**AVAILABLE DATA**
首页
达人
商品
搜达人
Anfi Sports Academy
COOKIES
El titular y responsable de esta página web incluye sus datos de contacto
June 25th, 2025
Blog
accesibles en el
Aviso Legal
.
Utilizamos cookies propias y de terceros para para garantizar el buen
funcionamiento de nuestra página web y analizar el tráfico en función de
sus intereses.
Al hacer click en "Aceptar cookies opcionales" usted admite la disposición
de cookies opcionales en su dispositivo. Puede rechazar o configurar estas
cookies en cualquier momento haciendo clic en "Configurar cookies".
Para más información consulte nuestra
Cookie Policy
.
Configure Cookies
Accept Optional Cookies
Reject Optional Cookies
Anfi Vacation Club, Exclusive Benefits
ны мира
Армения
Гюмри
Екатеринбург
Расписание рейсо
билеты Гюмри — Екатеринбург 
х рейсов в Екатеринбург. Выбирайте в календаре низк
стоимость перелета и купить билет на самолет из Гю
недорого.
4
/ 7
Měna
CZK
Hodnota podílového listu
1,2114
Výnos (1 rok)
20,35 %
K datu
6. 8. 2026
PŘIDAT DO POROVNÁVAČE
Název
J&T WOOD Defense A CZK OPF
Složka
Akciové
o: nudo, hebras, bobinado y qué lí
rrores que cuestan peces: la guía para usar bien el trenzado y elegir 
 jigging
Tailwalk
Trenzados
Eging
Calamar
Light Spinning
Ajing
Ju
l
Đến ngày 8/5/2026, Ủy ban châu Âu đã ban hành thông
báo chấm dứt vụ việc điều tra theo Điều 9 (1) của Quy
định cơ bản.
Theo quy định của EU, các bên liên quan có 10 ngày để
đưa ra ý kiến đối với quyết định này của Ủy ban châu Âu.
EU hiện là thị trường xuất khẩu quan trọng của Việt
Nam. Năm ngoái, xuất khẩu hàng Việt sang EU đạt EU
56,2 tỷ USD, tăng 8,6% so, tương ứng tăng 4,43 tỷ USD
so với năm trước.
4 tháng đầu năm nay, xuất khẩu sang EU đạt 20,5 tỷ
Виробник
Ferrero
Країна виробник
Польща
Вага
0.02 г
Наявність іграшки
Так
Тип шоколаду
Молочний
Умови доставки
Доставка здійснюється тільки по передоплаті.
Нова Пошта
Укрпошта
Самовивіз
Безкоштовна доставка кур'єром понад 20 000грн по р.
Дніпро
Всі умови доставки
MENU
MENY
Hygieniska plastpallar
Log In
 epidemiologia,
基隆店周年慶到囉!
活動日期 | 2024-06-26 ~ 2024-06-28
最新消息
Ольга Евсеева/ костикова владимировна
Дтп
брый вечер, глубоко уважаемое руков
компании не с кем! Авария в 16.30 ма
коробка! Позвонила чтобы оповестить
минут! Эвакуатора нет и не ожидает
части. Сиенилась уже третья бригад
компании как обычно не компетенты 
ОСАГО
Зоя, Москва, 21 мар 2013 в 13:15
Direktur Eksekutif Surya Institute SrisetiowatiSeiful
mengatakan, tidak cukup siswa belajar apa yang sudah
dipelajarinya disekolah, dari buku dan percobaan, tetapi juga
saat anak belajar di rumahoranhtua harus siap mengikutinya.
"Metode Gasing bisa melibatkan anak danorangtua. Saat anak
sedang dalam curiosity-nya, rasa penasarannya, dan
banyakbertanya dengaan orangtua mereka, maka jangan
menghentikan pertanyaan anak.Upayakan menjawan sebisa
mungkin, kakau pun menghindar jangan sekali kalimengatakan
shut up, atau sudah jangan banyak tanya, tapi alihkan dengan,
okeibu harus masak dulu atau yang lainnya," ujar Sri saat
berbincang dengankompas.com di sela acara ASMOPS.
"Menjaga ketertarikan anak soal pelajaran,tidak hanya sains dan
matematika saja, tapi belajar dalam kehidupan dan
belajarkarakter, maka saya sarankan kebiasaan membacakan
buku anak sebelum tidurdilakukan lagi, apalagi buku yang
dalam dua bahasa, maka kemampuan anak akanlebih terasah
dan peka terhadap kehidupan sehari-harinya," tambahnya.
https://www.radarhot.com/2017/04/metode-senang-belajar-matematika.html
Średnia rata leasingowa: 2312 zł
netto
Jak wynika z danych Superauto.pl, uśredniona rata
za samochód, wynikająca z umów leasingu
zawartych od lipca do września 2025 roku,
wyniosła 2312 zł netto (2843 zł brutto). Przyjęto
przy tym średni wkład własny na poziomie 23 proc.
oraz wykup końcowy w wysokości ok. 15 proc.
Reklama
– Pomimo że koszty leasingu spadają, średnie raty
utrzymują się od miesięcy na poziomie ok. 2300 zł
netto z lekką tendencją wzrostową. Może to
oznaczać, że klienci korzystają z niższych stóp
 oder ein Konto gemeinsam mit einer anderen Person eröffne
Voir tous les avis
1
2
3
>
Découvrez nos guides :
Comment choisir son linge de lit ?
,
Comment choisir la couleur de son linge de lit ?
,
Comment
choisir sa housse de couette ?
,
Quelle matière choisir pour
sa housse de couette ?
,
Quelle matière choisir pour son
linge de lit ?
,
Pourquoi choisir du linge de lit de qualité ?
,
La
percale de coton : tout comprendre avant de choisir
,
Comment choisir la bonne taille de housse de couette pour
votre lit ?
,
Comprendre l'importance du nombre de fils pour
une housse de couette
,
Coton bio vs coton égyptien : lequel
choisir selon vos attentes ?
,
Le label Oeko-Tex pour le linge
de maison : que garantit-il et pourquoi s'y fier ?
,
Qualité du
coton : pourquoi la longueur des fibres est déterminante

**WORK REQUEST**
Whatever is in the entries above, write it out exactly.

**YOUR RESPONSE**
首页
达人
商品
搜达人
Anfi Sports Academy
COOKIES
El titular y responsable de esta página web incluye sus datos de contacto
June 25th, 2025
Blog
accesibles en el
Aviso Legal
.
Utilizamos cookies propias y de terceros para para garantizar el buen
funcionamiento de nuestra página web y analizar el tráfico en función de
sus intereses.
Al hacer click en "Aceptar cookies opcionales" usted admite la disposición
de cookies opcionales en su dispositivo. Puede rechazar o configurar estas
cookies en cualquier momento haciendo clic en "Configurar cookies".
Para más información consulte nuestra
Cookie Policy
.
Configure Cookies
Accept Optional Cookies
Reject Optional Cookies
Anfi Vacation Club, Exclusive Benefits
ны мира
Армения
Гюмри
Екатеринбург
Расписание рейсо
билеты Гюмри — Екатеринбург 
х рейсов в Екатеринбург. Выбирайте в календаре низк
стоимость перелета и купить билет на самолет из Гю
недорого.
4
/ 7
Měna
CZK
Hodnota podílového listu
1,2114
Výnos (1 rok)
20,35 %
K datu
6. 8. 2026
PŘIDAT DO POROVNÁVAČE
Název
J&T WOOD Defense A CZK OPF
Složka
Akciové
o: nudo, hebras, bobinado y qué lí
rrores que cuestan peces: la guía para usar bien el trenzado y elegir 
 jigging
Tailwalk
Trenzados
Eging
Calamar
Light Spinning
Ajing
Ju
l
Đến ngày 8/5/2026, Ủy ban châu Âu đã ban hành thông
báo chấm dứt vụ việc điều tra theo Điều 9 (1) của Quy
định cơ bản.
Theo quy định của EU, các bên liên quan có 10 ngày để
đưa ra ý kiến đối với quyết định này của Ủy ban châu Âu.
EU hiện là thị trường xuất khẩu quan trọng của Việt
Nam. Năm ngoái, xuất khẩu hàng Việt sang EU đạt EU
56,2 tỷ USD, tăng 8,6% so, tương ứng tăng 4,43 tỷ USD
so với năm trước.
4 tháng đầu năm nay, xuất khẩu sang EU đạt 20,5 tỷ
Виробник
Ferrero
Країна виробник
Польща
Вага
0.02 г
Наявність іграшки
Так
Тип шоколаду
Молочний
Умови доставки
Доставка здійснюється тільки по передоплаті.
Нова Пошта
Укрпошта
Самовивіз
Безкоштовна доставка кур'єром понад 20 000грн по р.
Дніпро
Всі умови доставки
MENU
MENY
Hygieniska plastpallar
Log In
 epidemiologia,
基隆店周年慶到囉!
活動日期 | 2024-06-26 ~ 2024-06-28
最新消息
Ольга Евсеева/ костикова владимировна
Дтп
брый вечер, глубоко уважаемое руков
компании не с кем! Авария в 16.30 ма
коробка! Позвонила чтобы оповестить
минут! Эвакуатора нет и не ожидает
части. Сиенилась уже третья бригад
компании как обычно не компетенты 
ОСАГО
Зоя, Москва, 21 мар 2013 в 13:15
Direktur Eksekutif Surya Institute SrisetiowatiSeiful
mengatakan, tidak cukup siswa belajar apa yang sudah
dipelajarinya disekolah, dari buku dan percobaan, tetapi juga
saat anak belajar di rumahoranhtua harus siap mengikutinya.
"Metode Gasing bisa melibatkan anak danorangtua. Saat anak
sedang dalam curiosity-nya, rasa penasarannya, dan
banyakbertanya dengaan orangtua mereka, maka jangan
menghentikan pertanyaan anak.Upayakan menjawan sebisa
mungkin, kakau pun menghindar jangan sekali kalimengatakan
shut up, atau sudah jangan banyak tanya, tapi alihkan dengan,
okeibu harus masak dulu atau yang lainnya," ujar Sri saat
berbincang dengankompas.com di sela acara ASMOPS.
"Menjaga ketertarikan anak soal pelajaran,tidak hanya sains dan
matematika saja, tapi belajar dalam kehidupan dan
belajarkarakter, maka saya sarankan kebiasaan membacakan
buku anak sebelum tidurdilakukan lagi, apalagi buku yang
dalam dua bahasa, maka kemampuan anak akanlebih terasah
dan peka terhadap kehidupan sehari-harinya," tambahnya.
https://www.radarhot.com/2017/04/metode-senang-belajar-matematika.html
Średnia rata leasingowa: 2312 zł
netto
Jak wynika z danych Superauto.pl, uśredniona rata
za samochód, wynikająca z umów leasingu
zawartych od lipca do września 2025 roku,
wyniosła 2312 zł netto (2843 zł brutto). Przyjęto
przy tym średni wkład własny na poziomie 23 proc.
oraz wykup końcowy w wysokości ok. 15 proc.
Reklama
– Pomimo że koszty leasingu spadają, średnie raty
utrzymują się od miesięcy na poziomie ok. 2300 zł
netto z lekką tendencją wzrostową. Może to
oznaczać, że klienci korzystają z niższych stóp
 oder ein Konto gemeinsam mit einer anderen Person eröffne
Voir tous les avis
1
2
3
>
Découvrez nos guides :
Comment choisir son linge de lit ?
,
Comment choisir la couleur de son linge de lit ?
,
Comment
choisir sa housse de couette ?
,
Quelle matière choisir pour
sa housse de couette ?
,
Quelle matière choisir pour son
linge de lit ?
,
Pourquoi choisir du linge de lit de qualité ?
,
La
percale de coton : tout comprendre avant de choisir
,
Comment choisir la bonne taille de housse de couette pour
votre lit ?
,
Comprendre l'importance du nombre de fils pour
une housse de couette
,
Coton bio vs coton égyptien : lequel
choisir selon vos attentes ?
,
Le label Oeko-Tex pour le linge
de maison : que garantit-il et pourquoi s'y fier ?
,
Qualité du
coton : pourquoi la longueur des fibres est déterminante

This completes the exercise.